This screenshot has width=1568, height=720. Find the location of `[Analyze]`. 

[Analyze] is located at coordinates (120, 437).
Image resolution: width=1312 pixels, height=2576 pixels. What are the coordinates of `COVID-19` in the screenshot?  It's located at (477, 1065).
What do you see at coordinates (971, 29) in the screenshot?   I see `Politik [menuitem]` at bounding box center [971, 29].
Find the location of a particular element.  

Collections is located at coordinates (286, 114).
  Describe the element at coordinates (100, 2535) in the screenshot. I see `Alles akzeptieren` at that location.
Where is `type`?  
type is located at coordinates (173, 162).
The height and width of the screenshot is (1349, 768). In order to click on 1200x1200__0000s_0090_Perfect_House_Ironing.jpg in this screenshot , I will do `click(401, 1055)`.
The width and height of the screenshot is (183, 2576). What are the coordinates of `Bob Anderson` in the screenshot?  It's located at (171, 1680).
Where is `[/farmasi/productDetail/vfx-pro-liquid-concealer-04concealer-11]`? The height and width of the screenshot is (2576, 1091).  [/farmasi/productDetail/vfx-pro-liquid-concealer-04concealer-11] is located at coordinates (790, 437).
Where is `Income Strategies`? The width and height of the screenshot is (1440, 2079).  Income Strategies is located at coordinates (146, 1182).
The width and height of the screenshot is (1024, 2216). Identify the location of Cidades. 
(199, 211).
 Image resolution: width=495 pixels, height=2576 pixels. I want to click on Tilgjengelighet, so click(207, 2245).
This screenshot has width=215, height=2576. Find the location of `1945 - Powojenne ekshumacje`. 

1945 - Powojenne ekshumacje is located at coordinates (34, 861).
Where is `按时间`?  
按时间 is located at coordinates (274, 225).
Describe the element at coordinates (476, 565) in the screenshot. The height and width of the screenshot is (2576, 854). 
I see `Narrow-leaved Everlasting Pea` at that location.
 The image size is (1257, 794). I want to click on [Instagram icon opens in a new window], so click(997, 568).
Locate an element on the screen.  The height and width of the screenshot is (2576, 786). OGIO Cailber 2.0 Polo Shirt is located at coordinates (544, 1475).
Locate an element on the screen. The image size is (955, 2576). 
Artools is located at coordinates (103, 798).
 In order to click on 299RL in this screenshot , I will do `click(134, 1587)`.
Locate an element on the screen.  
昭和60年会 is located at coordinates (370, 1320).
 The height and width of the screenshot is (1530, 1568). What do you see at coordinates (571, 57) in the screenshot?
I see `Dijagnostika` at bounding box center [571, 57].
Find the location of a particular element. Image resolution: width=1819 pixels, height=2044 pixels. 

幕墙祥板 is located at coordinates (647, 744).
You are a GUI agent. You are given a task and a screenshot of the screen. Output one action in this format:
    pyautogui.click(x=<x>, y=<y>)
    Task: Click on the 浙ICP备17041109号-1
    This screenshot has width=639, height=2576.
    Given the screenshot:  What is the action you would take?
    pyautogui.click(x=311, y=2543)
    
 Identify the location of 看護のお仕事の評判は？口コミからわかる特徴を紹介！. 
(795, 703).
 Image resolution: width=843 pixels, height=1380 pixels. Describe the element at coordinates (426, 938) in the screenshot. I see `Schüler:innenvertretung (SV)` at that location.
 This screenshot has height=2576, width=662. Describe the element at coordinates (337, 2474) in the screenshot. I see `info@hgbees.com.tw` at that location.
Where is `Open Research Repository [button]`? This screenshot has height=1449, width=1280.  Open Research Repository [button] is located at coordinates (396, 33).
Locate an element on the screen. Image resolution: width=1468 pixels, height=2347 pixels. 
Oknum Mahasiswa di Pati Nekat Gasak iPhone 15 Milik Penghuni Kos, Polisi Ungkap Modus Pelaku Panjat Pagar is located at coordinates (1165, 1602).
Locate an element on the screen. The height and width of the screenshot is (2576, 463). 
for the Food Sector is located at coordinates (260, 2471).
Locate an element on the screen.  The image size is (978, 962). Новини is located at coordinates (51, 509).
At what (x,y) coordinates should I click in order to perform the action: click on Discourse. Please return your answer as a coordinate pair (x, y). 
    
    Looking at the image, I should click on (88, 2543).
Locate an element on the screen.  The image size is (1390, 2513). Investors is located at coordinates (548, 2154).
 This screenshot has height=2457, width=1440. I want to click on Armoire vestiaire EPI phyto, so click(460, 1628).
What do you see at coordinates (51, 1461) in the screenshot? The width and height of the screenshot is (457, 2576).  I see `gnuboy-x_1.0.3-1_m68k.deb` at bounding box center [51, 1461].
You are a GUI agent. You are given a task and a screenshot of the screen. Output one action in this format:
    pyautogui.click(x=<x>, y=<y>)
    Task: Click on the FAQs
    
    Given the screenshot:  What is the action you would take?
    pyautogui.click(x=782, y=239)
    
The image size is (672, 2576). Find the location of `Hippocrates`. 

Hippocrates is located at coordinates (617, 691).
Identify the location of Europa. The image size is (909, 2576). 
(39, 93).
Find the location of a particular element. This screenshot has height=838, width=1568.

→ **AIM OF THE EXERCISE**
Would you copy out exactly the lines from the one holding "Task: Click on the FAQs" through the end of the entries above, both ends included?

→ **SOLVED PROBLEM**
    Task: Click on the FAQs
    
    Given the screenshot:  What is the action you would take?
    pyautogui.click(x=782, y=239)
    
The image size is (672, 2576). Find the location of `Hippocrates`. 

Hippocrates is located at coordinates (617, 691).
Identify the location of Europa. The image size is (909, 2576). 
(39, 93).
Find the location of a particular element. This screenshot has height=838, width=1568.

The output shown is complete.